[Page images and extracted text]
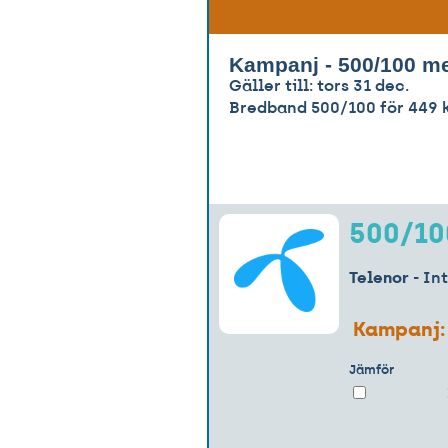
Kampanj - 500/100 me
Gäller till: tors 31 dec.
Bredband 500/100 för 449 k
500/10
Telenor
- In
Kampanj
Jämför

> **Exercise directions**: Transcribe every record exactly and omit each image.

> **Result for this exercise**:
Kampanj - 500/100 me
Gäller till: tors 31 dec.
Bredband 500/100 för 449 k
500/10
Telenor
- In
Kampanj
Jämför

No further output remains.